Here, $a = 4$ and $n = 3$. Plugging in these values:

$\mathcal{L}^{-1} \left\{ \frac{1}{(s-4)^3} \right\} = \frac{t^{3-1}}{(3-1)!} e^{4t} = \frac{t^2}{2} e^{4t}$

This corresponds to option d $\frac{t^2}{2} e^{4t}$.

So the correct answer is:

d. $\frac{t^2}{2} e^{4t}$

Would you like further details or have any questions?

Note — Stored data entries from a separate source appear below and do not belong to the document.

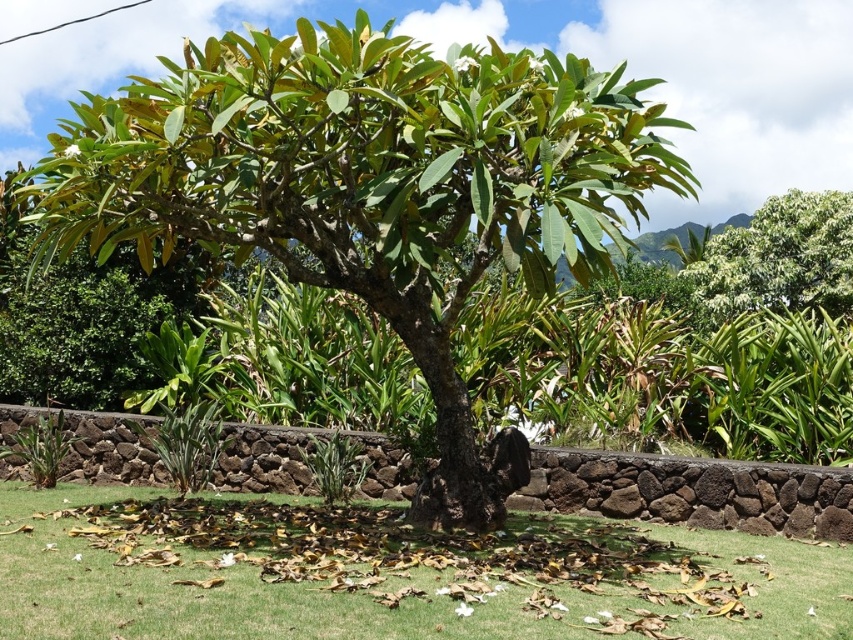 From the picture: Can you confirm if green leafy tree at center is positioned below green leafy tree at upper right?

Yes.

Which is behind, point (473, 476) or point (834, 289)?

The point (834, 289) is more distant.

Between point (583, 74) and point (735, 257), which one is positioned in front?

Positioned in front is point (583, 74).

Locate an element on the screen. This screenshot has width=853, height=640. green leafy tree at center is located at coordinates (370, 188).

Does green grass at center have a lesser width compared to green leafy tree at upper right?

Yes, green grass at center is thinner than green leafy tree at upper right.

Is green grass at center below green leafy tree at upper right?

Yes.

Between point (610, 572) and point (850, 294), which one is positioned behind?

The point (850, 294) is behind.

The image size is (853, 640). Find the location of `green grass at center`. green grass at center is located at coordinates (395, 576).

Looking at this image, measure the distance from green leafy tree at center to green grass at center.

green leafy tree at center is 4.38 meters away from green grass at center.

Does green leafy tree at center appear over green grass at center?

Indeed, green leafy tree at center is positioned over green grass at center.

Between point (456, 186) and point (86, 545), which one is positioned in front?

Positioned in front is point (86, 545).

The height and width of the screenshot is (640, 853). Identify the location of green leafy tree at center. (370, 188).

Here are some related questions:

1. What is the Laplace transform of $t^2 e^{4t}$?
2. How do you find the inverse Laplace transform of $\frac{1}{(s-a)^n}$ in general?
3. What is the inverse Laplace transform of $\frac{1}{(s-3)^4}$?
4. How can we apply the Laplace transform to solve differential equations?
5. What are the conditions for the existence of a Laplace transform?

Tip: Always remember that the inverse Laplace transform of a shifted function $\frac{1}{(s-a)^n}$ involves an exponential term $e^{at}$ multiplied by a polynomial in $t$.